KING COUNTY -- They've blocked streets, derailed planned government speeches and on Friday protesters locked themselves around steel beams to get their message across.
“It’s time to move past the jail system more to restorative system to see the humanity in people,” the Rev. Neal Sharpe said.
Protesters are passionately opposed to the construction of a new youth detention center in King County.
The center will cost $230 million and expected to open in 2020.
Opponents say the funds should be used elsewhere instead of on the jail system that does more harm than good.
They say young people, even the ones who commit violent crime, should not be locked up.
“I don’t think that's realistic, there are some youths that need to be in some type of detention facility,” said Michelle Hankinson, who works on the front lines with at-risk kids with the nonprofit Nexus Youths and Families.

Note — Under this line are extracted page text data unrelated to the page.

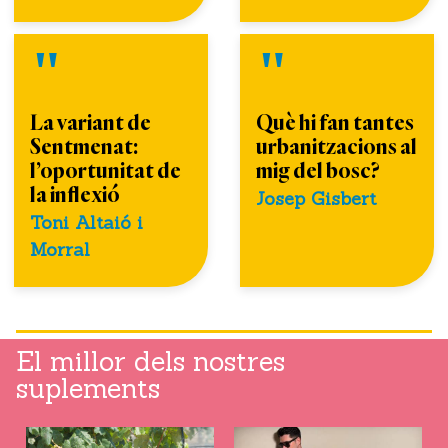
La variant de
Què hi fan tantes
Sentmenat:
urbanitzacions al
l’oportunitat de
mig del bosc?
la inflexió
Josep Gisbert
Toni Altaió i
Morral
El millor dels nostres
suplements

“A lot of the times for these young offenders, empathy is missing -- they just don’t understand it,” Hankinson said.
That's why Hankinson says accountability is important.
“To have them identify what they have done, how it's impacted other people,” Hankinson said.
She says the court system already doesn't jail young people for many crimes, moving more toward a rehabilitative approach.
Nexus Youth and Families opened two months ago and they are taking in teens diverted from jail.
The teens learn rules and are supervised by staff in a home-like setting.
But Hankinson says the model may not be right for the most violent teen offenders.
“If it means they have to go to detention, depending on the level of the offense, that's what has to happen,” Hankinson said.
But even if they are detained, Hankinson says, the focus should be on treatment, not punishment.
“To just put them in a cell that doesn’t do anything for them, that cuts them off from their family members and education services," Hankinson said.
She says the ideal situation for a detention center for high-risk offenders should look more like a residential center.
She says youths would be required to stay in their rooms at night, but during the day they could have the freedom to come and go within the center and receive treatment.
King County Executive Dow Constantine has said in the past that the number of kids in jail has decreased by 70% in the last 20 years.
Constantine says the goal is not to jail more youths but to eventually make sure they don't end up behind bars.